_Information supplied_
_____

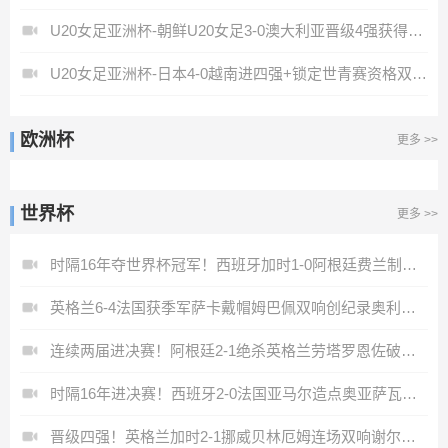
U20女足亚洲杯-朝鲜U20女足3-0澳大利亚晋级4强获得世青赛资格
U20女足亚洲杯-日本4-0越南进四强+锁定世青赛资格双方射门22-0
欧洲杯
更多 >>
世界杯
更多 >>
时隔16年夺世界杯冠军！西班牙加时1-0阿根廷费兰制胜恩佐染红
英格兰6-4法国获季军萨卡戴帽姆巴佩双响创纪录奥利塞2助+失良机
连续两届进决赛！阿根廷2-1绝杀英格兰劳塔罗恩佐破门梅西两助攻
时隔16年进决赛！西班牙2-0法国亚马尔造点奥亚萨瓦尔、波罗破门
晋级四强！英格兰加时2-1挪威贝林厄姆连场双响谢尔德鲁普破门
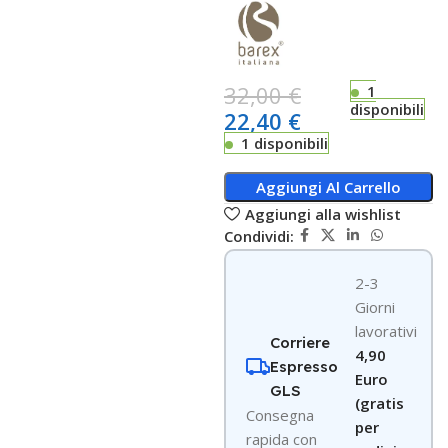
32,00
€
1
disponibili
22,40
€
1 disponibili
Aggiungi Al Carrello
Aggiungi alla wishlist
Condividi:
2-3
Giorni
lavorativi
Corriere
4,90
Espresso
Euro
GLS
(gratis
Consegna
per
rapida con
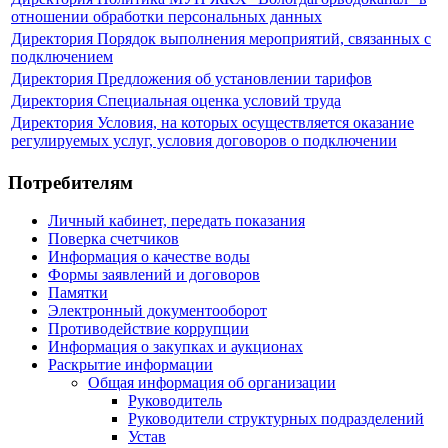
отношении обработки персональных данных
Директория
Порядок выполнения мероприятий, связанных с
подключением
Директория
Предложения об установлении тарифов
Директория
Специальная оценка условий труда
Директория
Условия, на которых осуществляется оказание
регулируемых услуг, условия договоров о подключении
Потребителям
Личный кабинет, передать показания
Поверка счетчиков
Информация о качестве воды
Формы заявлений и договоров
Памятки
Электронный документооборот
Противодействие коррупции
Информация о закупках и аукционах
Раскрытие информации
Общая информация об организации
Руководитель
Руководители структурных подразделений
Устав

_____

_Problem statement_
Scan the material above for the word "Aggiungi". Copy each line where it occurs.

_Your solution_
Aggiungi Al Carrello
Aggiungi alla wishlist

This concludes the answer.